The colonel laughed and waved his fork again.
“I hadn’t thought of it that way. But yes, that’s an idea that we Bolsheviks should understand. So you were in Paris at the time of the Revolution, and shortly thereafter you made your way home.”
“Exactly.”
“Now, I think I understand why you hurried back: to help your grandmother safely from the country. But having arranged for her escape, why did you choose to stay?”
“For the cuisine.”
“No, I am serious.”
. . .
“My days of leaving Russia were behind me.”
“But you didn’t take up arms with the Whites.”
“No.”
“And you don’t strike me as a coward. . . .”
“I should hope not.”
“So why didn’t you join in the fray?”
The Count paused, then shrugged.
“When I left for Paris in 1914, I swore I would never shoot another one of my countrymen.”
“And you count the Bolsheviks as your countrymen.”
“Of course I do.”
“Do you count them as gentlemen?”
“That’s another thing entirely. But certainly some of them are.”
“I see. But even from the manner in which you say that, I can tell that you do not count me a gentleman. Now, why is that?”
The Count responded with a light laugh, as much as to say that no gentleman would ever answer such a question.
“Come now,” the colonel persisted. “Here we two are dining together on the Boyarsky’s roasted duck with a bottle of Georgian wine, which practically makes us old friends. And I am genuinely interested. What is it about me that makes you so sure that I am not a gentleman?”
As a sign of encouragement, the colonel leaned across the table to refill the Count’s glass.
“It isn’t any one thing,” the Count said after a moment. “It is an assembly of small details.”
“Like in a mosaic.”
“Yes. Like in a mosaic.”
“So, give me an example of one of these smaller details.”
The Count took a sip from his glass and replaced it on the table at one o’clock.
“As a host, it was perfectly appropriate for you to take up the serving tools. But a gentleman would have served his guest before he served himself.”

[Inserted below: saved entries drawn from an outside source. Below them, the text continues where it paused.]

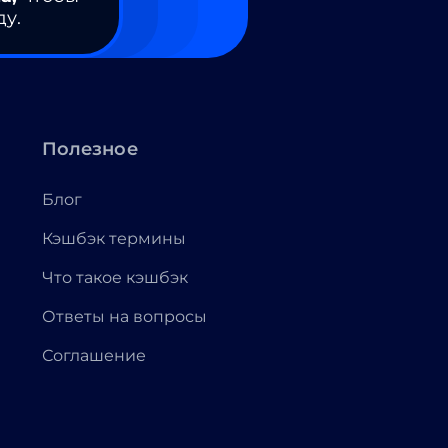
ду.
Полезное
Блог
Кэшбэк термины
Что такое кэшбэк
Ответы на вопросы
Соглашение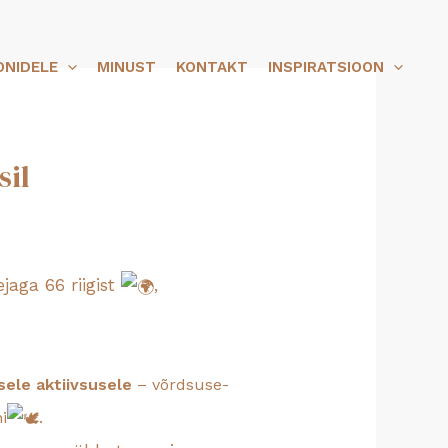
ONIDELE
MINUST
KONTAKT
INSPIRATSIOON
sil
jaga 66 riigist
,
sele aktiivsusele
– võrdsuse-
i
.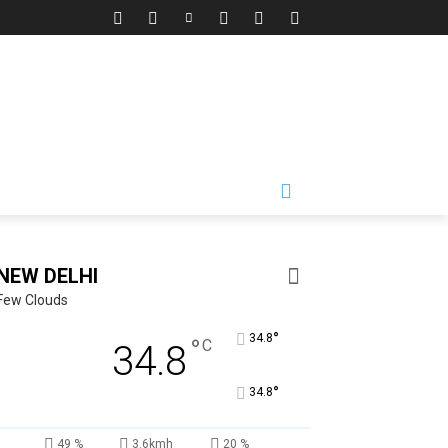
NEW DELHI
Few Clouds
°
34.8
°
C
34.8
°
34.8
49 %
3.6kmh
20 %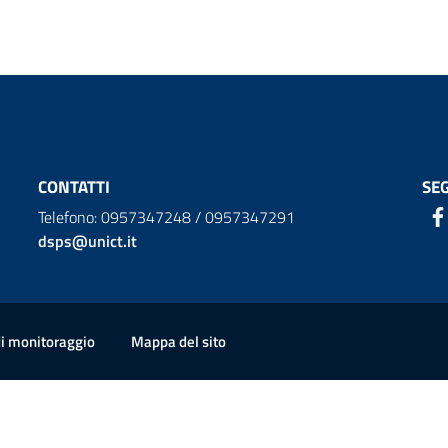
CONTATTI
SEG
Telefono: 0957347248 / 0957347291
dsps@unict.it
di monitoraggio
Mappa del sito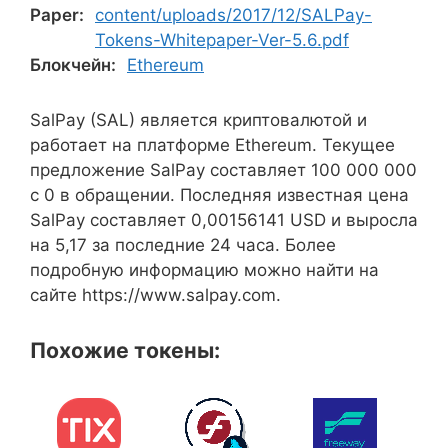
Paper:
content/uploads/2017/12/SALPay-
Tokens-Whitepaper-Ver-5.6.pdf
Блокчейн:
Ethereum
SalPay (SAL) является криптовалютой и
работает на платформе Ethereum. Текущее
предложение SalPay составляет 100 000 000
с 0 в обращении. Последняя известная цена
SalPay составляет 0,00156141 USD и выросла
на 5,17 за последние 24 часа. Более
подробную информацию можно найти на
сайте https://www.salpay.com.
Похожие токены: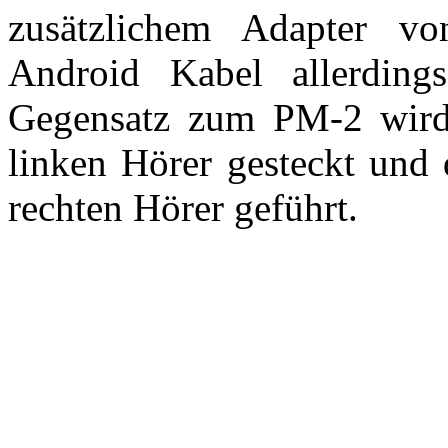
zusätzlichem Adapter 
Android Kabel allerding
Gegensatz zum PM-2 wir
linken Hörer gesteckt und
rechten Hörer geführt.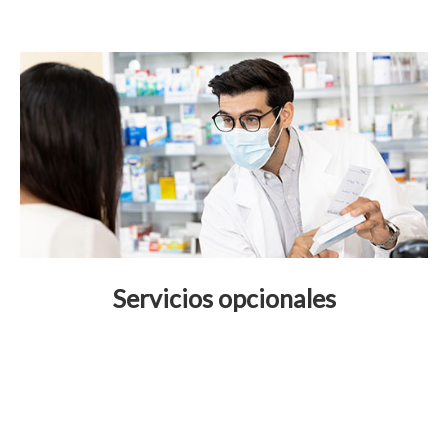
Servicios opcionales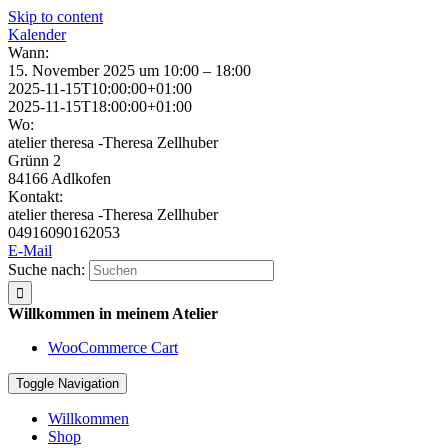
Skip to content
Kalender
Wann:
15. November 2025 um 10:00 – 18:00
2025-11-15T10:00:00+01:00
2025-11-15T18:00:00+01:00
Wo:
atelier theresa -Theresa Zellhuber
Grünn 2
84166 Adlkofen
Kontakt:
atelier theresa -Theresa Zellhuber
04916090162053
E-Mail
Suche nach:
Willkommen in meinem Atelier
WooCommerce Cart
Toggle Navigation
Willkommen
Shop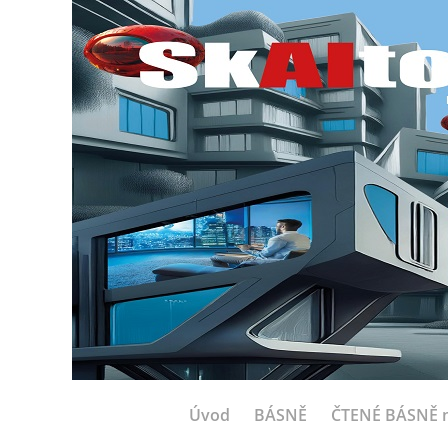
Úvod
BÁSNĚ
ČTENÉ BÁSNĚ n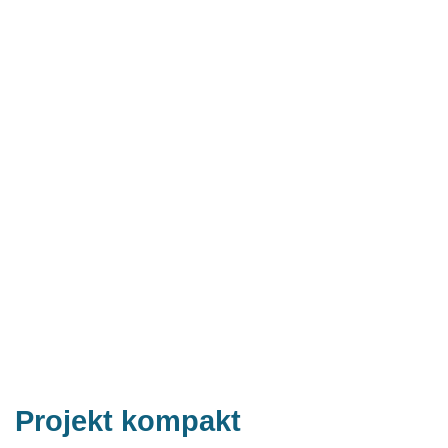
Projekt kompakt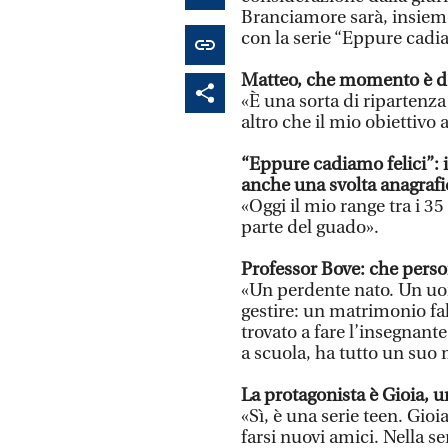
Branciamore sarà, insieme
con la serie “Eppure cadia
Matteo, che momento è del
«È una sorta di ripartenz
altro che il mio obiettivo a
“Eppure cadiamo felici”: il
anche una svolta anagrafi
«Oggi il mio range tra i 35 
parte del guado».
Professor Bove: che perso
«Un perdente nato. Un uo
gestire: un matrimonio fall
trovato a fare l’insegnant
a scuola, ha tutto un suo
La protagonista è Gioia, 
«Sì, è una serie teen. Gioia
farsi nuovi amici. Nella se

The colonel, who had just taken a bite of duck, smiled at the Count’s first example and waved his fork.
“Continue,” he said.
“A gentleman wouldn’t gesture at another man with hi
s fork,” said the Count, “or speak with his mouth full. But perhaps most importantly, he would have introduced himself at the beginning of a conversation—particularly when he had the advantage over his guest.”
The colonel put his utensils down.
“And I ordered the wrong wine,” he added with a smile.
The Count put a finger in the air.
“No. There are many reasons for ordering a particular bottle of wine. And memories of home are among the best.”
“Then allow me to introduce myself: I am Osip Ivanovich Glebnikov—former colonel of the Red Army and an officer of the Party, who as a boy in eastern Georgia dreamed of Moscow, and who as a man of thirty-nine in Moscow dreams of eastern Georgia.”
“It is a pleasure meeting you,” said the Count, reaching across the table. The two men shook hands and then resumed eating. After a moment, the Count ventured:
“If I may be so bold, Osip Ivanovich: What is it exactly that you do as an officer of the Party?”
“Let’s just say that I am charged with keeping track of certain men of interest.”
“Ah. Well, I imagine that becomes rather easy to achieve when you place them under house arrest.”
“Actually,” corrected Glebnikov, “it is easier to achieve when you place them in the ground. . . .”
The Count conceded the point.
“But by all accounts,” continued Glebnikov, “you seem to have reconciled yourself to your situation.”
“As both a student of history and a man devoted to living in the present, I admit that I do not spend a lot of time imagining how things might otherwise have been. But I do like to think there is a difference between being resigned to a situation and reconciled to it.”
Glebnikov let out a laugh and gave the table a light slap.
“There you go. That’s just the sort of nuance that has brought me begging to your door.”
Setting his silverware down, the Count looked to his host with interest.